EXERCISE PROMPT
Below is some data. Retype exactly the lines starting at the one with "Italiano (Italia) [Selezione" and ending at the one with "Prodotti (518, 26)".

RECORDS FOR THE TASK
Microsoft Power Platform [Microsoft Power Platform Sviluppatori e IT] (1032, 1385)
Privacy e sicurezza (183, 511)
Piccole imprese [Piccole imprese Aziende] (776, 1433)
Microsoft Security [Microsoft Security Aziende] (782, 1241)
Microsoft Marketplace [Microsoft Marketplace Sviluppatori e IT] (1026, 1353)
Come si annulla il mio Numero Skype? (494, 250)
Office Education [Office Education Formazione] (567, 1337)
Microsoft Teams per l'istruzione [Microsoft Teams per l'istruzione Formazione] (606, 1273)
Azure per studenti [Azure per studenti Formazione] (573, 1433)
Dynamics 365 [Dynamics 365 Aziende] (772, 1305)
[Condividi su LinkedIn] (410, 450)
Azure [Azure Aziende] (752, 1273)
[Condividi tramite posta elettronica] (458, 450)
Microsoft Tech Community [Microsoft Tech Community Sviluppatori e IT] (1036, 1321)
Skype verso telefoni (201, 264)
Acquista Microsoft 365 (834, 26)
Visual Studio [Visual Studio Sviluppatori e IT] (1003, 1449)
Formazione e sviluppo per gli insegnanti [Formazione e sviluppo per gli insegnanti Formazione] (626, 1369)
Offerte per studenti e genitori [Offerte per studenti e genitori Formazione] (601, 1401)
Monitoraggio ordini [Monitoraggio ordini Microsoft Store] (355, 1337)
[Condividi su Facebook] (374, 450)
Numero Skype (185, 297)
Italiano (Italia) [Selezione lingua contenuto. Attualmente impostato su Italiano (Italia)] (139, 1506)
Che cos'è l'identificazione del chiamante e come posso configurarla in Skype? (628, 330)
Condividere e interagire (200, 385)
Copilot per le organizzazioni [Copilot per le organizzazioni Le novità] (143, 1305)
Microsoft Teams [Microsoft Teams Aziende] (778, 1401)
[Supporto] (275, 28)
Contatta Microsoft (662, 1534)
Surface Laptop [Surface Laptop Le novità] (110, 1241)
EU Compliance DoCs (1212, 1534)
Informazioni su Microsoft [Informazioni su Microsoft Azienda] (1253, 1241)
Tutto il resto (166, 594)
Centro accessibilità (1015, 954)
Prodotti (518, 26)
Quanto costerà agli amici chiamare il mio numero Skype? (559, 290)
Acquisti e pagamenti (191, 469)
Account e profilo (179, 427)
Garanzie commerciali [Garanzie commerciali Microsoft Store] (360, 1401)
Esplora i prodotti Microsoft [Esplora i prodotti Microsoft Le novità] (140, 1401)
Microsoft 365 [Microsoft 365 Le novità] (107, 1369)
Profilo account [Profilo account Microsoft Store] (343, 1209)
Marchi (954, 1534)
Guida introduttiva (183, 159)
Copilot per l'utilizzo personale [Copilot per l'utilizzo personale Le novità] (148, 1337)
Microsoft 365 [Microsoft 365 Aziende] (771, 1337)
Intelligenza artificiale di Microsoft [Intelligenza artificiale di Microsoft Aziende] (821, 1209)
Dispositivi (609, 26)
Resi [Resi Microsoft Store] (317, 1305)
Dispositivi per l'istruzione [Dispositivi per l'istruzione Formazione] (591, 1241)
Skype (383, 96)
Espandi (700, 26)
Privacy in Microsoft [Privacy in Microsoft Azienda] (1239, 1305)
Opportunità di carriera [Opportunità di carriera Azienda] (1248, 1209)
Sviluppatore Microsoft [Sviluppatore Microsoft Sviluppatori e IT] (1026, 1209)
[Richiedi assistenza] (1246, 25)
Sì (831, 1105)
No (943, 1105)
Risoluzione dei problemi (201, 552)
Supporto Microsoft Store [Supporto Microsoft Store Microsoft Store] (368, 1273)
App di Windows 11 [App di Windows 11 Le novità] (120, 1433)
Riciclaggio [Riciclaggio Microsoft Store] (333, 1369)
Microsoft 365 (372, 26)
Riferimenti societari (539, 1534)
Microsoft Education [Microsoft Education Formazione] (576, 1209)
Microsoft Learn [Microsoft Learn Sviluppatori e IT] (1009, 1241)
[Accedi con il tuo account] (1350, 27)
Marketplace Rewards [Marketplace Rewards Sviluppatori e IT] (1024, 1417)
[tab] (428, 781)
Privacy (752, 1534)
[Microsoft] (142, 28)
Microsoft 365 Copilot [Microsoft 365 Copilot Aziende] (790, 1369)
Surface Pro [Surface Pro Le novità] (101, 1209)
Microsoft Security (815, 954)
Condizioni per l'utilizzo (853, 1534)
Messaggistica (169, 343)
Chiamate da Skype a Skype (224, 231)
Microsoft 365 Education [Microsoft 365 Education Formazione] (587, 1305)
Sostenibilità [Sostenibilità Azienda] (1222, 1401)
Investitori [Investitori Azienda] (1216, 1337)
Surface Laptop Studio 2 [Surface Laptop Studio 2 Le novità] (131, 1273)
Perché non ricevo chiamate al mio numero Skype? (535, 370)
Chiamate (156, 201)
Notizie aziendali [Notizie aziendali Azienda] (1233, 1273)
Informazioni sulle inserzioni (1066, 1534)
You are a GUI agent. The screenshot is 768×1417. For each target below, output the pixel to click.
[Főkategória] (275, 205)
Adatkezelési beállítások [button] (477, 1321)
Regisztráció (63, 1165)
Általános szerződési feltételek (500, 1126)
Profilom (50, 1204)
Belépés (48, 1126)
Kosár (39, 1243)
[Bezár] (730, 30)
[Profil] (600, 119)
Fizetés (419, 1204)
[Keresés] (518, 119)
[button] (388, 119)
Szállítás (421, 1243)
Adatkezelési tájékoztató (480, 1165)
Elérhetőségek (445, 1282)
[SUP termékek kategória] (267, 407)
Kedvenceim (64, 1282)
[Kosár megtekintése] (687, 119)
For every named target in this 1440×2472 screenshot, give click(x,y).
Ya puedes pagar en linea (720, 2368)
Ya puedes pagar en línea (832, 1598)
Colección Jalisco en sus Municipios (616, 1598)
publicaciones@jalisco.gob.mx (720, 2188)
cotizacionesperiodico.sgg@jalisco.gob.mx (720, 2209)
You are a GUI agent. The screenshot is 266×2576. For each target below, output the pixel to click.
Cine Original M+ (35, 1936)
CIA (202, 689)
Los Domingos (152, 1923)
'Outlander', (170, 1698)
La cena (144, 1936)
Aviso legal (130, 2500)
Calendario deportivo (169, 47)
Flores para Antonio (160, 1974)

SOLUTION TO THE PROBLEM
Italiano (Italia) [Selezione lingua contenuto. Attualmente impostato su Italiano (Italia)] (139, 1506)
Che cos'è l'identificazione del chiamante e come posso configurarla in Skype? (628, 330)
Condividere e interagire (200, 385)
Copilot per le organizzazioni [Copilot per le organizzazioni Le novità] (143, 1305)
Microsoft Teams [Microsoft Teams Aziende] (778, 1401)
[Supporto] (275, 28)
Contatta Microsoft (662, 1534)
Surface Laptop [Surface Laptop Le novità] (110, 1241)
EU Compliance DoCs (1212, 1534)
Informazioni su Microsoft [Informazioni su Microsoft Azienda] (1253, 1241)
Tutto il resto (166, 594)
Centro accessibilità (1015, 954)
Prodotti (518, 26)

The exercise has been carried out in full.